Step 2: Retrieve the Speech Transcript

Once you have the conversationId, you can retrieve the transcript using the Speech Analytics API. The endpoint returns a list of segments, each containing the speaker, text, and timestamps.

Endpoint: GET /api/v2/analytics/speech/conversations/{conversationId}/transcript
Scope: analytics:speech:read

This endpoint supports pagination. The response includes a nextPageToken if there are more segments to retrieve.

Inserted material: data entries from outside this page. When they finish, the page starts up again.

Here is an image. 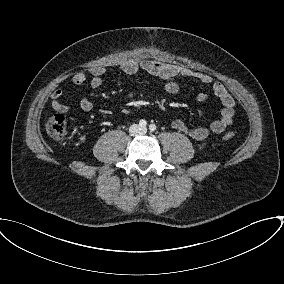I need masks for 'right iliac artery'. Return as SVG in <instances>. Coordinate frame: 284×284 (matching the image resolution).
Masks as SVG:
<instances>
[{
	"instance_id": "right-iliac-artery-1",
	"label": "right iliac artery",
	"mask_w": 284,
	"mask_h": 284,
	"mask_svg": "<svg viewBox=\"0 0 284 284\" xmlns=\"http://www.w3.org/2000/svg\"><path fill=\"white\" fill-rule=\"evenodd\" d=\"M139 125L143 128L146 127L147 126L146 120H144V119L140 120Z\"/></svg>"
}]
</instances>
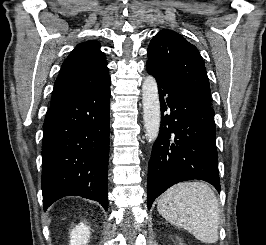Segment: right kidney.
<instances>
[{
    "instance_id": "ca27d5eb",
    "label": "right kidney",
    "mask_w": 266,
    "mask_h": 245,
    "mask_svg": "<svg viewBox=\"0 0 266 245\" xmlns=\"http://www.w3.org/2000/svg\"><path fill=\"white\" fill-rule=\"evenodd\" d=\"M75 245H87L90 239V229L85 223H79L74 229Z\"/></svg>"
}]
</instances>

from purecloudplatformclientv2.models import (
    SpeechAnalyticsConversationTranscript
)

def get_full_transcript(api_client: ApiClient, conversation_id: str) -> list:
    """
    Retrieves the full transcript for a given conversation ID, handling pagination.
    Returns a list of TranscriptSegment objects.
    """
    speech_api = SpeechAnalyticsApi(api_client)
    all_segments = []
    next_page_token = None

    while True:
        try:
            # Call the API with the conversation ID and optional page token
            response = speech_api.get_analytics_speech_conversations_transcript(
                conversation_id=conversation_id,
                next_page_token=next_page_token
            )

            if response.segments:
                all_segments.extend(response.segments)
            
            # Check for pagination
            if response.next_page_token:
                next_page_token = response.next_page_token
            else:
                break

        except Exception as e:
            print(f"Error retrieving transcript for conversation {conversation_id}: {e}")
            break

    return all_segments

Step 3: Processing and Formatting the Transcript

The raw transcript segments contain technical metadata. We will process them to create a readable, timestamped transcript. Each segment includes:

  • speaker: The role of the speaker (e.g., agent, customer, system).
  • text: The transcribed text.
  • start_time and end_time: ISO 8601 timestamps.
  • confidence: The confidence score of the transcription.
from datetime import datetime

def format_transcript_segments(segments: list) -> str:
    """
    Formats a list of transcript segments into a human-readable string.
    """
    formatted_lines = []
    for segment in segments:
        # Determine speaker label
        speaker_label = "Unknown"
        if segment.speaker:
            # Map speaker roles to readable names
            if segment.speaker == "agent":
                speaker_label = "Agent"
            elif segment.speaker == "customer":
                speaker_label = "Customer"
            elif segment.speaker == "system":
                speaker_label = "System"
            else:
                speaker_label = segment.speaker.capitalize()

        # Format timestamps
        start_time_str = ""
        end_time_str = ""
        if segment.start_time:
            start_dt = datetime.fromisoformat(segment.start_time.replace('Z', '+00:00'))
            start_time_str = start_dt.strftime("%H:%M:%S")
        
        if segment.end_time:
            end_dt = datetime.fromisoformat(segment.end_time.replace('Z', '+00:00'))
            end_time_str = end_dt.strftime("%H:%M:%S")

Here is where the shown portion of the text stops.